Last week, the Department of Justice announced an end to using private prisons to hold federal prisoners. This decision followed a scathing report which highlighted that private prisons are less safe, provide less services and programs, and do not substantially save on costs. This is a major victory for those who have fought to end prison privatization.

But don’t write off private prisons just yet.

The process will happen gradually over the next five years, as the DOJ advises the Federal Bureau of Prisons to decline contract renewals or substantially reduce the scope of contracts. Plus, this decision only affects federal prisoners.

At its highest capacity, the Federal Bureau of Prisons used private prisons to house approximately 15 percent of its population, just under 30,000 prisoners.

What Does This Mean For Ohio?

While the DOJ’s announcement is a clear warning to all states using private prison operators, it only goes so far. The policy change does not apply to immigration detention centers run by the Department of Homeland Security, or to state prisons with private operators or owners.

In Ohio, the Bureau of Prisons had already declined to renew its contract with the Corrections Corporation of America (CCA) for the privately-owned Northeast Ohio Correctional Center in Youngstown, Ohio.

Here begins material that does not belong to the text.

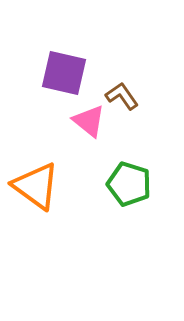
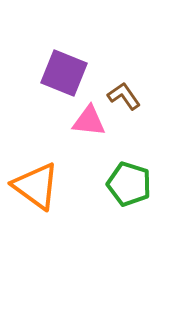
purple square: rotated 9 degrees clockwise
brown L-shape: moved 2 px right
pink triangle: rotated 33 degrees counterclockwise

This decision wasn’t surprising―the facility had been riddled with problems since it opened in 1997. Within the first 14 months, the facility experienced 13 stabbings, two murders, and six escapes. Youngstown officials even sued CCA for its mismanagement of the facility. As a result, it temporarily shut down, only to later re-open again under CCA control. In 2014, the BOP decided not to renew its contract with CCA after multiple protests at the facility objecting to unsanitary food conditions, inadequate access to programming, and lack of medical care. Unfortunately, the U.S. Marshal Service still pays CCA to hold hundreds of detainees at this prison.

Ohio’s Failed Experiment with Prison Privatization

Ohio was the first, and is still, the only state to sell a prison to a private operator. Privatization was seen as a way to cut costs for our bloated prison system.

Ohio prisons hold over 50,000 people in a system built for less than 38,000.

Simply put – the experiment failed. The first 18 months that Lake Erie Correctional Institution was under CCA control were a failure. Drug use was rampant throughout the facility, contraband was being tossed over the perimeter fence, violence increased, and medical care deteriorated. It’s taken years for the facility to stabilize, and there are still problems.

Privatization is only in the best interest of those who make a profit. It does not benefit the staff, prisoners, local community members, or the state. The DOJ voiced these concerns loud and clear when it announced it will no longer contract with private prison operators.

So why is Ohio on a dangerous path to sell another prison to a for-profit company?

Ending Prison Privatization in Ohio

Ohio now plans to sell a second prison to a private company. Last year, in a legislative sleight of hand, the sale of the North Central Correctional Complex in Marion, Ohio was inserted into an unrelated bill right before summer recess. Concerned citizens were given no opportunity to submit testimony or engage in public discussion, and the bill passed with little media coverage at the time.

Host a screening of our award winning documentary, Prisons for Profit for your class, social club, church, or community group.

For-profit prisons make more money as their populations grow. Our prisons are bursting at the seams at 130% capacity, even though recidivism rates are at an all-time low.  For-profit prisons create a perverse incentive to lock up more people because empty beds are money out the window. And while the purpose of prison should be safety and rehabilitation, a private prison operator’s mission is to make money. People should never be treated like dollar signs, and Ohio needs to stop feeding this system.

Ohio should end its failed experiment with privatization and invest in real, lasting criminal justice reform. We must strive to send less people to prison, for less time, while increasing cost-effective rehabilitation programs. The DOJ is ending its use of private prisons, and it’s time for Ohio to follow suit.